Soon after reading “Smart Couples Finish Rich,” I read Tony Robbin’s “Money: Master the Game,” and the transformation was complete.
I had caught the personal finance bug 😉
We wasted no time. We started creating positive money habits such as putting away for savings, investing, and paying off debt. Looking back on the last five years, I am enormously grateful, especially given the collective roller-coaster the world is going through right now. It gives me enormous peace of mind* knowing that we have a solid financial foundation and flexibility in the face of uncertain times.
And yet, that’s really no surprise to me. That’s the power of good habits! They allow a slow and steady power that grows over time, and their virtuous results will come to your aid again and again!

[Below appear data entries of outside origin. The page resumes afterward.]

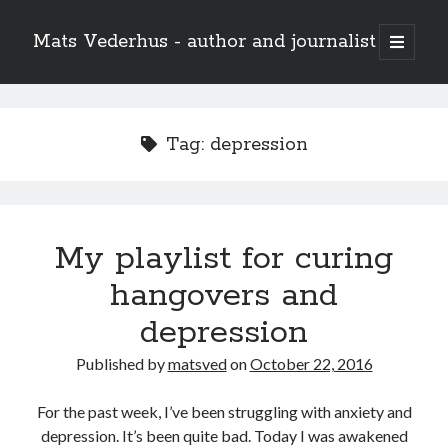
Mats Vederhus - author and journalist
open
primary
menu
Tag:
depression
My playlist for curing
hangovers and
depression
Published by
matsved
on
October 22, 2016
For the past week, I’ve been struggling with anxiety and
depression. It’s been quite bad. Today I was awakened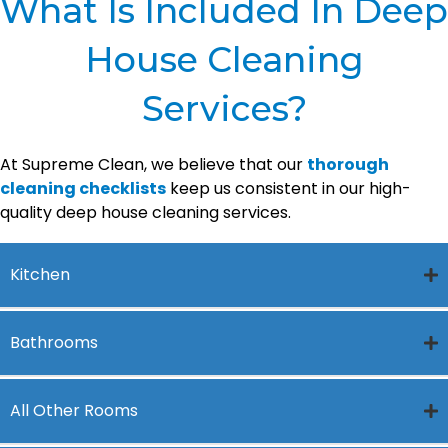
What Is Included In Deep
House Cleaning
Services?
At Supreme Clean, we believe that our
thorough
cleaning checklists
keep us consistent in our high-
quality deep house cleaning services.
Kitchen
Bathrooms
All Other Rooms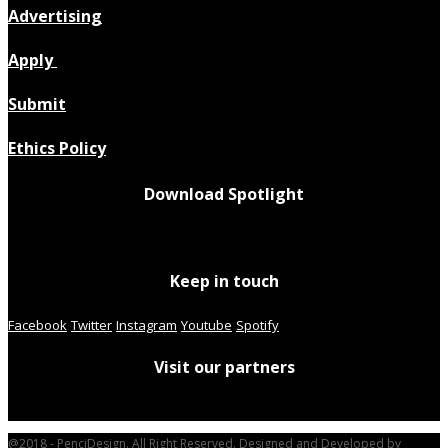
Advertising
Apply
Submit
Ethics Policy
Download Spotlight
Keep in touch
Facebook
Twitter
Instagram
Youtube
Spotify
Visit our partners
@2018 - PenciDesign. All Right Reserved. Designed and Developed by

In his books, Bach makes the point that by setting aside a few dollars a day, one can build up one’s financial empire.** Because that’s what good habits do: they chip away at whatever is important to you, gradually sculpting your masterpiece, Andy Dufresne style .
And this is why it is more important than ever to develop good financial habits!
** David Bach popularized the idea of the “latte factor;” that is, the notion that if you cut out small, unnecessary expenses in life–such as a daily latte from Starbucks–you can end up saving a whole crap load of money over time, especially when it is invested for a modest return.